MMT is aiming for the same message, but in that world where fiscal and monetary authorities have melded into one because the stakes feel simply too high, where the employment portion of the monetary mandate is interpreted a bit more broadly, and where the capital markets are not a primary subject of focus. Do MMT theorists have an acceptable answer to the question of inflation? Probably not. At the back of everyone’s mind is the sneaking (exciting?) suspicion that inflation is a thing of the past. Innovative and elastic production techniques, an evolving sectoral composition, global competition, and other secular trends do go some distance in explaining the G10 central banks’ challenge in raising inflation to target. Do we understand those dynamics well enough to bet on them? When MMT supporters do have an answer about inflation, it centres on taxation, which they claim is a much more precise tool for containing inflation, because it can be applied with high resolution to economic and social goals by differentiating between sectors, demographic groups, etc. Yet, others argue that it’s been tried and failed.[1] However, more important than whether tax can be an effective tool is the question of whether it would be used: can democratic processes match the financial system’s ability to generate the structural incentive to contain inflation? Perhaps not, but can the financial system contain its own incentive to generate asset price inflation at the cost of real wages? Either way, is MMT more experimental than other ideas coming from central banks in the past century?
Where does money become currency, and monetary policy become currency policy? In a narrow but useful definition, the currency market is the market between moneys (usually fiat). Sometimes states do have a ‘currency policy’ which targets their exchange rates, in which case the toolbox includes both fiscal and monetary policies, as well as politics, trade, etc. ‘Currency policy’ even under free-floating regimes does sometimes drive monetary decisions, such as when interest rates have been used to make the currency either more appealing (after a currency crisis) or less (to benefit exporters). Yet the stability of the currency or full employment in the export sector circle back to macroeconomic objectives that also sit firmly within the purview of monetary policy. So the distinction is hard to argue. I think it’s fair to say that MMT in its current form is led by domestic objectives, and the impact on exchange rates features less as a factor, and is perhaps less understood.
We know that inflation is generally bad for the exchange rate, and MMT presents an inflation risk, even if primarily through a mechanism of inflation expectations. It may also balance some risks, however, in particular growth risks and US government solvency risks. My sense, however, is that the more important impact on currency is not so much that of medium-term exchange rates dependent on growth and inflation dynamics, but more the structural questions surrounding the international monetary system. Who is allowed to create and govern our reserve currency? Who is allowed to borrow; who is allowed to lend? What are equilibrium rates as monetary policy steps into the next stage of its experiment? What are equilibrium rates when monetary authorities lose their authority?

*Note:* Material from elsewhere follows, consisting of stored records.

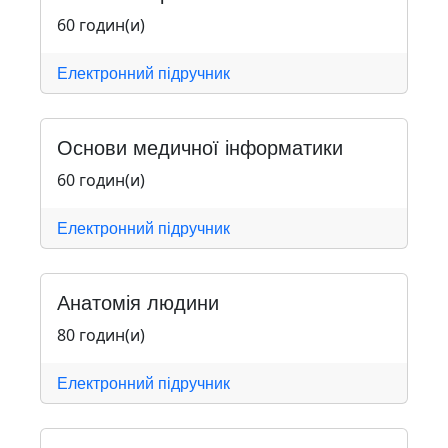
60 годин(и)
Електронний підручник
Основи медичної інформатики
60 годин(и)
Електронний підручник
Анатомія людини
80 годин(и)
Електронний підручник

Yes, it is perhaps not a coincidence that these threads of US politics are leaning in to the government’s money monopoly exactly when that monopoly is under threat: by a shifting international reserve and trade system, by good old fashioned crisis risks, and by alternative currencies including crypto. (Beyond its allure for anarchists and tech-fetishists, crypto holds the renewed promise of a currency in short supply.) So while currency exchange rates will continue to equilibrate demand and supply between monetary zones, including if and when MMT officially features in policy, it’s the discontinuities in that equilibrium that really deserve our attention. If monetary disorder begins in the US, I’m not certain that this won’t also be an effective export, on the back of its currency and inflation exports.